In some host countries, major international sporting events such as the Olympic Games have long been seen as an essential driving force of economic growth. However, a growing economy calls for increased demands on venues, event management and logistics, resulting in rising economic costs — a factor that no country can afford to ignore.

The truth is, long before Covid-19 was on the radar, economic rationality had become a concern for many countries in their bidding to host major international sporting events and during the events, especially for the Olympics. For example, Boston’s bid for the 2024 Games was withdrawn to avoid cost overruns. Paris and Los Angeles, two cities that competed in the bidding for the 2024 Games, both declared that they would not bid for the Olympics again if they failed that time. The International Olympic Committee (IOC) was left with no choice but to announce that Paris and Los Angeles would host the Olympic Games in 2024 and 2028 respectively. With a shrinking number of states interested in playing host, the IOC has been forced to advance reforms, such as allowing multiple cities and countries to host the Games, and relaxing requirements on sports facilities. It can be expected that economic rationality will begin to play a leading role in organizing global sporting events.
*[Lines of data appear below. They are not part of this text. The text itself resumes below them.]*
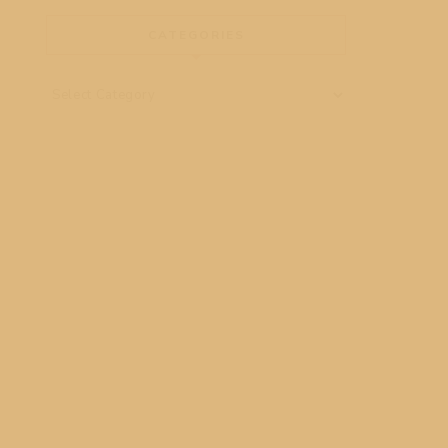
CATEGORIES
Categories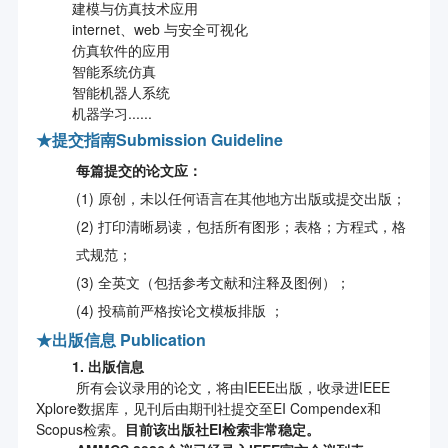
建模与仿真技术应用
internet、web 与安全可视化
仿真软件的应用
智能系统仿真
智能机器人系统
机器学习......
★
提交指南Submission Guideline
每篇提交的论文应
：
(1) 原创，未以任何语言在其他地方出版或提交出版；
(2) 打印清晰易读，包括所有图形；表格；方程式，格
式规范；
(3) 全英文（包括参考文献和注释及图例）；
(4) 投稿前严格按论文模板排版 ；
★
出版信息 Publication
1. 出版信息
所有会议录用的论文，将由IEEE出版，收录进IEEE
Xplore数据库，见刊后由期刊社提交至EI Compendex和
Scopus检索。
目前该出版社EI检索非常稳定。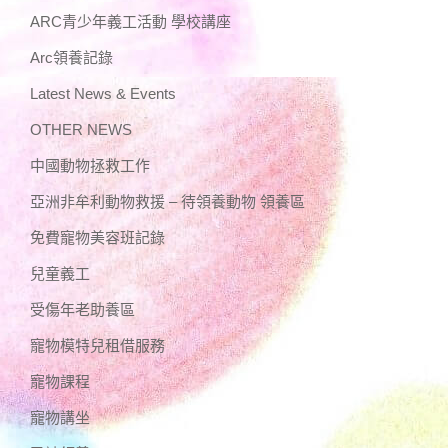
ARC青少年義工活動 學校講座
Arc領養記錄
Latest News & Events
OTHER NEWS
中國動物拯救工作
亞洲非牟利動物救援 – 待領養動物 領養區
免費寵物美容班記錄
兒童義工
受傷年老助養區
寵物模特兒租借服務
寵物課程
寵物講坐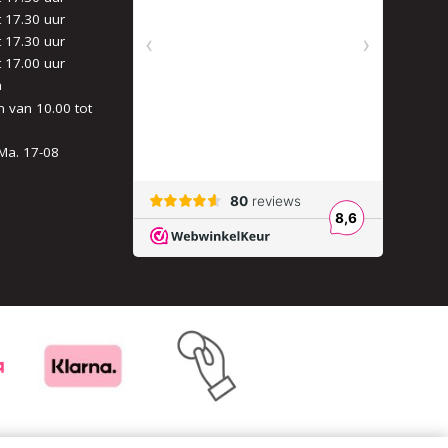
t 17.30 uur
t 17.30 uur
t 17.00 uur
n
 van 10.00 tot
Ma. 17-08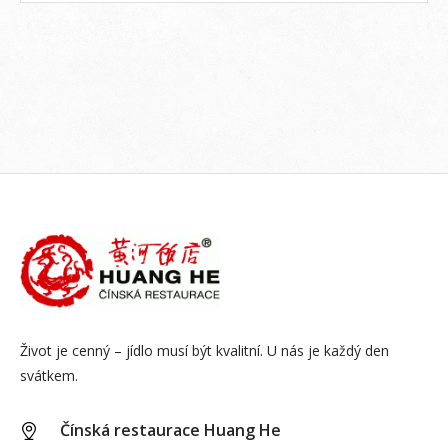
Život je cenný – jídlo musí být kvalitní. U nás je každý den
svátkem.
Čínská restaurace Huang He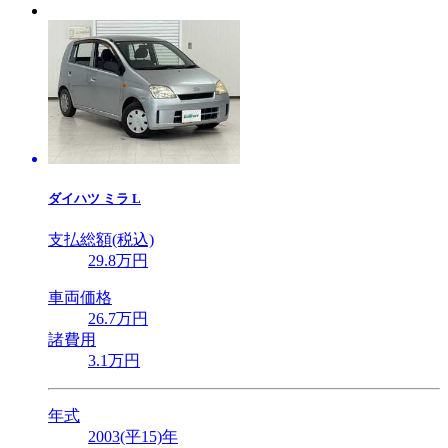
ダイハツ
ミラ L
支払総額(税込)
29
.8
万円
車両価格
26
.7
万円
諸費用
3
.1
万円
年式
2003(平15)年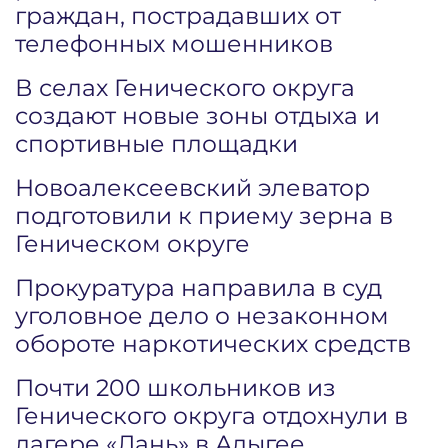
граждан, пострадавших от
телефонных мошенников
В селах Генического округа
создают новые зоны отдыха и
спортивные площадки
Новоалексеевский элеватор
подготовили к приему зерна в
Геническом округе
Прокуратура направила в суд
уголовное дело о незаконном
обороте наркотических средств
Почти 200 школьников из
Генического округа отдохнули в
лагере «Лань» в Адыгее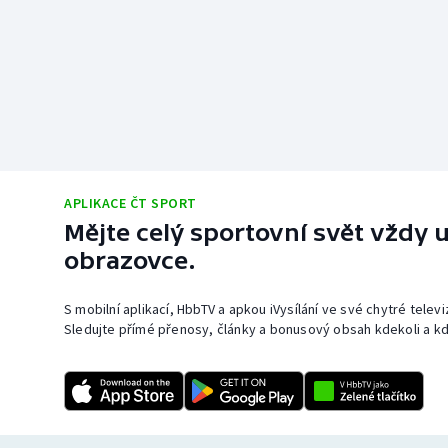
APLIKACE ČT SPORT
Mějte celý sportovní svět vždy u
obrazovce.
S mobilní aplikací, HbbTV a apkou iVysílání ve své chytré telev
Sledujte přímé přenosy, články a bonusový obsah kdekoli a kd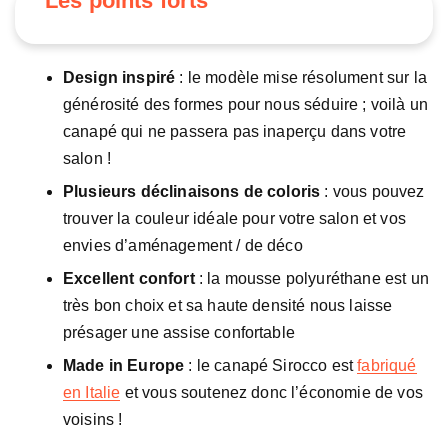
Les points forts
Design inspiré
: le modèle mise résolument sur la
générosité des formes pour nous séduire ; voilà un
canapé qui ne passera pas inaperçu dans votre
salon !
Plusieurs déclinaisons de coloris
: vous pouvez
trouver la couleur idéale pour votre salon et vos
envies d’aménagement / de déco
Excellent confort
: la mousse polyuréthane est un
très bon choix et sa haute densité nous laisse
présager une assise confortable
Made in Europe
: le canapé Sirocco est
fabriqué
en Italie
et vous soutenez donc l’économie de vos
voisins !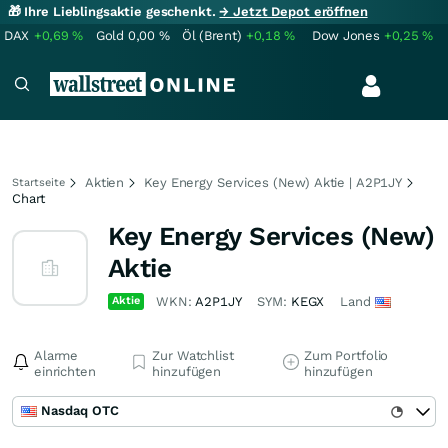
🎁 Ihre Lieblingsaktie geschenkt.
→ Jetzt Depot eröffnen
DAX
+0,69
%
Gold
0,00
%
Öl (Brent)
+0,18
%
Dow Jones
+0,25
%
Aktien
Key Energy Services (New) Aktie | A2P1JY
Startseite
Chart
Key Energy Services (New)
Aktie
Aktie
WKN:
A2P1JY
SYM:
KEGX
Land
Alarme
Zur Watchlist
Zum Portfolio
einrichten
hinzufügen
hinzufügen
Nasdaq OTC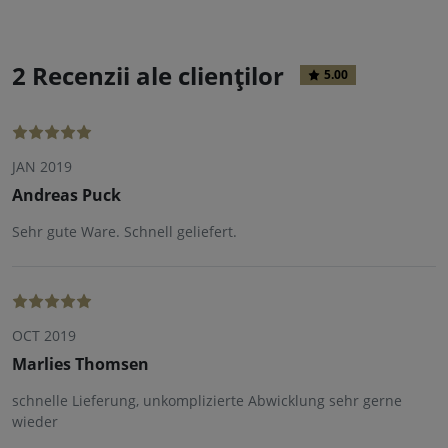
2 Recenzii ale clienților
5.00
JAN 2019
Andreas Puck
Sehr gute Ware. Schnell geliefert.
OCT 2019
Marlies Thomsen
schnelle Lieferung, unkomplizierte Abwicklung sehr gerne
wieder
For China, as an emerging economy, a focus on economic rationality in hosting major sporting events is not merely a principle on paper, but is also becoming a reality. Soon after the Tokyo Olympics, another mega-event, the Beijing 2022 Winter Olympic and Paralympic Games, is scheduled to begin in just six months. For this Winter Games, China will stick to the principles of simplicity, safety and excellence. Among these, the top priority is simplicity, which can be interpreted as simple and thrifty. Simplicity is reflected throughout the design and construction of the venues, as well as the human and financial resources put in and the organization of the Games.

Advocating economic rationality in organizing events does not mean ignoring sports or cutting back on investment, as that would result in poorly organized events that look cheap. Instead, the goal is to bring sports back to basics — staying healthy, having fun and never giving up — without being tainted by other factors. Therefore, the citizens need to relax and learn to treat mega-events, including the Olympics and the World Cup, with a calm attitude; and the government should make decisions based on economic rationality when they consider bidding to host such events.
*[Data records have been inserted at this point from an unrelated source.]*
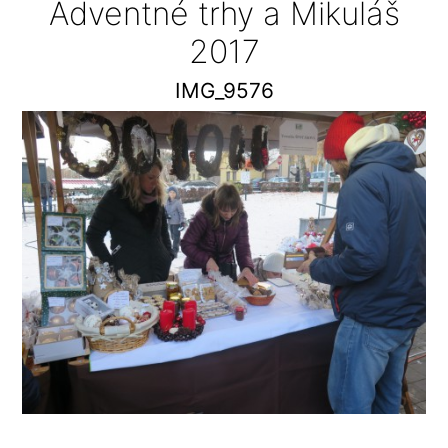
Adventné trhy a Mikuláš
2017
IMG_9576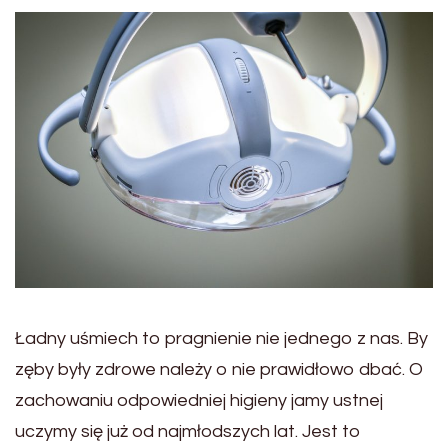
Ładny uśmiech to pragnienie nie jednego z nas. By
zęby były zdrowe należy o nie prawidłowo dbać. O
zachowaniu odpowiedniej higieny jamy ustnej
uczymy się już od najmłodszych lat. Jest to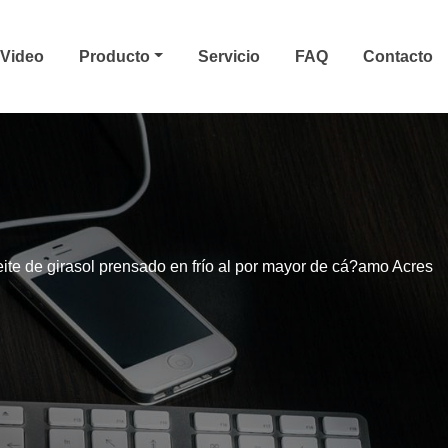
Video
Producto
Servicio
FAQ
Contacto
te de girasol prensado en frío al por mayor de cá?amo Acres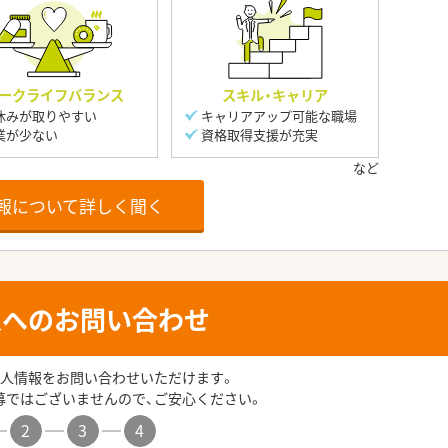
ークライフバランス
スキル・キャリア
休みが取りやすい
キャリアアップ可能な職場
業が少ない
資格取得支援が充実
報について詳しく聞く
人へのお問い合わせ
人情報をお問い合わせいただけます。
募ではございませんので、ご安心ください。
2
3
4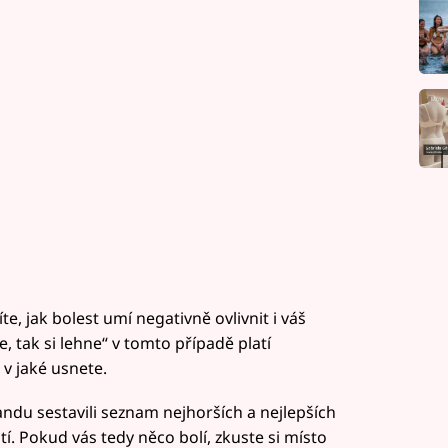
te, jak bolest umí negativně ovlivnit i váš
, tak si lehne“ v tomto případě platí
 v jaké usnete.
andu sestavili seznam nejhorších a nejlepších
í. Pokud vás tedy něco bolí, zkuste si místo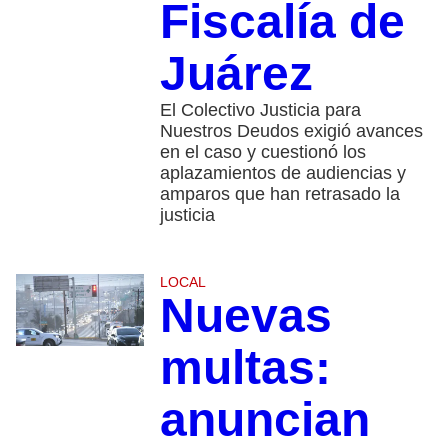
Fiscalía de
Juárez
El Colectivo Justicia para
Nuestros Deudos exigió avances
en el caso y cuestionó los
aplazamientos de audiencias y
amparos que han retrasado la
justicia
LOCAL
Nuevas
multas:
anuncian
As the shadow of Covid-19 lingers, the Tokyo Olympics will set an important example for the Beijing Winter Olympics, and we wish both of them success. The Chinese government should pay close attention to Japan and draw lessons from its experience in sporting event organization and pandemic control, which will put China in a stronger position to explore economic rationality. Such rational choices are essential to achieving the long-term healthy development of the domestic and global sports markets. Thus, economic rationality holds a mirror up to a country’s system and capacity for governance, and it is not difficult to see why.